Uzman Dermatolog Hekim, Doktor Fatma Menteş, cildimizin ilerleyen yaşımızla birlikte cildimizin gösterdiği değişimleri değerlendirerek, cilt hücrelerinin kendilerini yenileme döngüsünü desteleyecek bakım önerilerinde bulundu. İşte Adana’da hastalarına hizmet veren Uzman Dermatolog Doktor Fatma Menteş’ten yaşlanma karşıtı cilt bakım önerileri.
İnsan cildinin ve vücudunun genç ve sıkı görünümünü korumasında en önemli unsurlar kollajen ve elastin proteinleridir. Kollajen ve elastin üretimi biz yaş aldıkça kademeli şekilde azalma eğilimi gösterir.
Doğal yaşlanma sürecimizin bir sonucu olan elastin ve kollajen üretimindeki azalmada çoğu zaman güneşin UV ışınlarına korumasız şekilde fazla maruz kalmamız ve yaşadığımız yoğun stres gibi faktörler de etkili olmaktadır.
Yine yaşımız ilerledikçe cildimizin sebum yani doğal yağ üretimi de azalır. Bunun sonucunda cildimiz daha kuru ve pürüzlü bir görünüme bürünür. Cildimizdeki ince çizgiler de giderek daha belirgin hale gelir.
Belli bir yaşın sonrasında cildimiz her geçen gün elastikiyetini kademeli şekilde kaybeder.

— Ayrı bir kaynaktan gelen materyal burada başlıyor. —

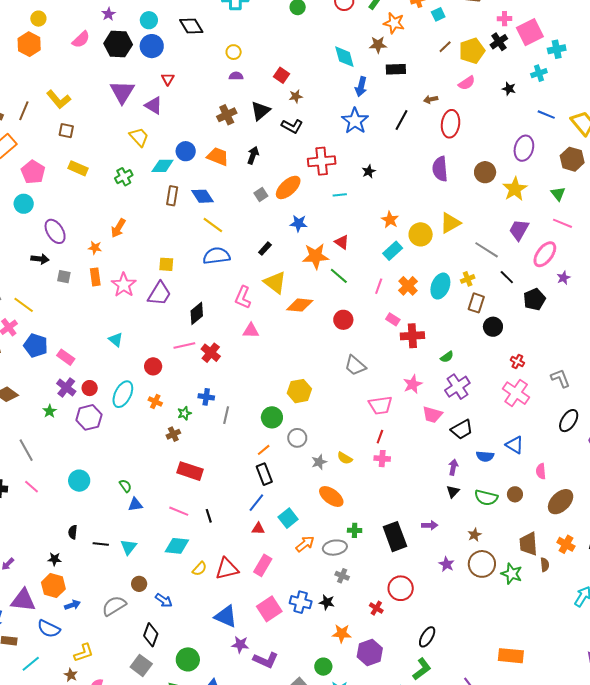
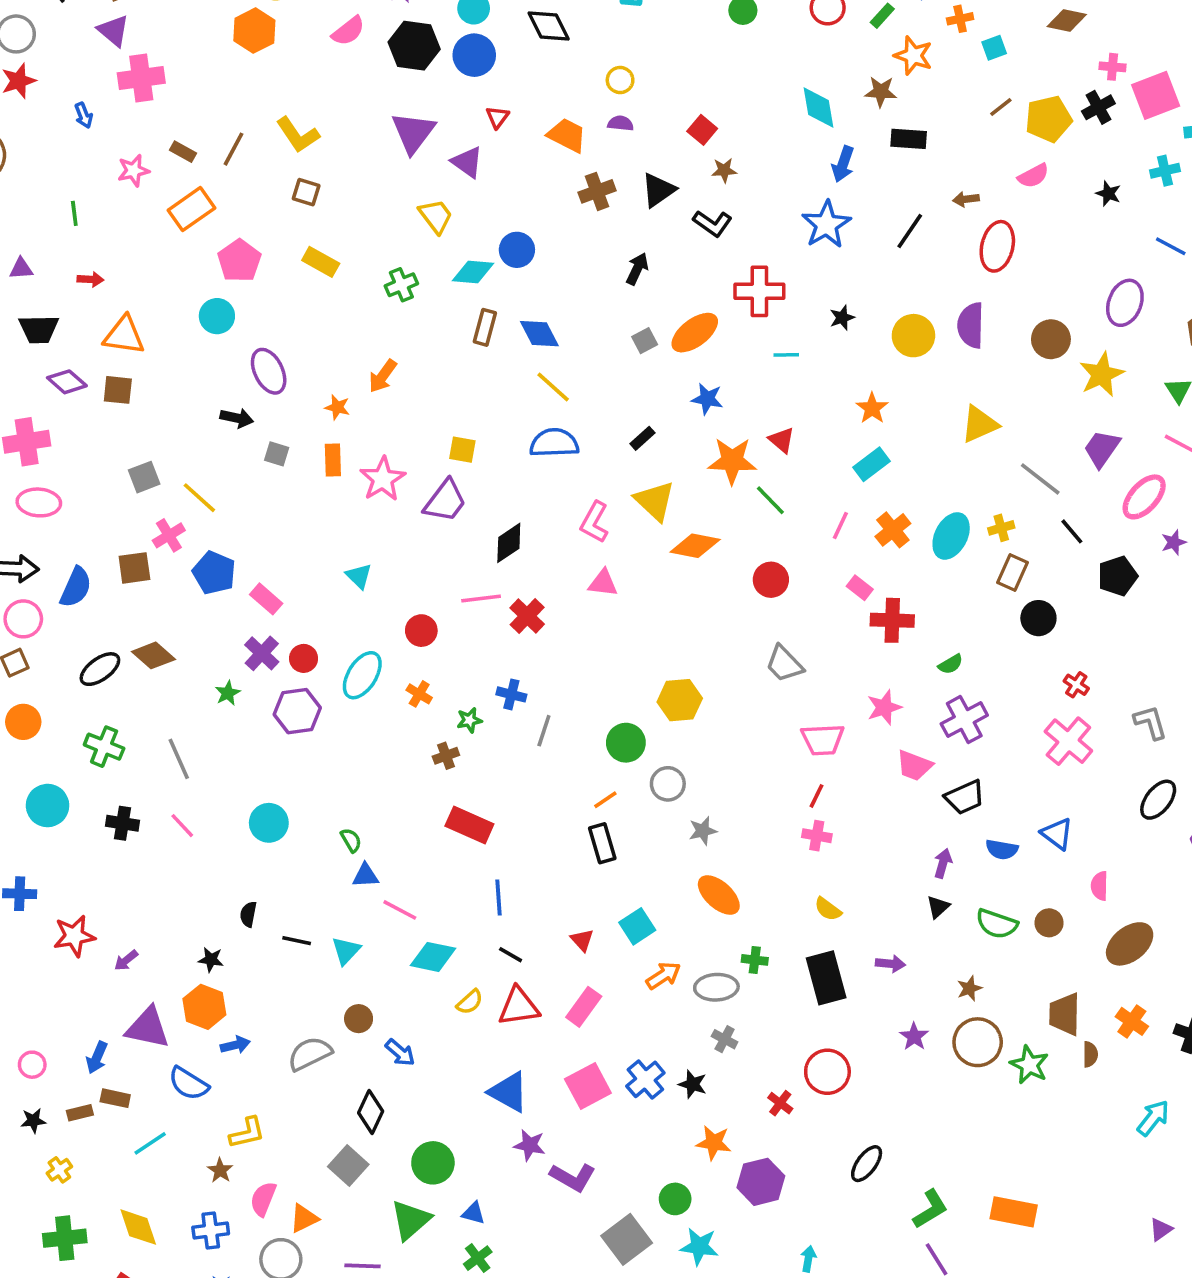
orange trapezoid: (218, 157) -> (567, 135), moved
yellow circle: (421, 234) -> (913, 336), moved
yellow semicircle: (345, 458) -> (828, 909), moved
blue line: (256, 503) -> (499, 897), moved, turned -48
pink line: (179, 511) -> (400, 910), moved
black line: (209, 516) -> (511, 955), moved, turned -48
red triangle: (258, 529) -> (582, 940), turned 40
blue cross: (301, 602) -> (645, 1079), turned 30
green L-shape: (422, 669) -> (930, 1209), moved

Elastikiyetini yitiren cilt dokusu üzerinde ince çizgiler ve kırışıklıklar meydana gelir.
Otuzlu yaşlar itibariyle cilt hücrelerinin kendisini yenileme döngüsü de yavaşlamaya başlar. Ciltte ton farklılıkları yaşanmaması, cildin pürüzsüzlüğünü koruması için belli periyotlarla ölü cilt hücrelerinin dökülmesi ve yerini taze cilt hücrelerinin alması gerekir.
Ergenlik dönemin sonlarında bu yenilenme döngüsü 14-21 gün arasıdır. Fakat otuzlu yaşlarımıza geldiğimizde bu süre 28 gün ila 35 güne kadar uzayabilmektedir. Yaş aldıkça cildimizin sebum üretimi azalır.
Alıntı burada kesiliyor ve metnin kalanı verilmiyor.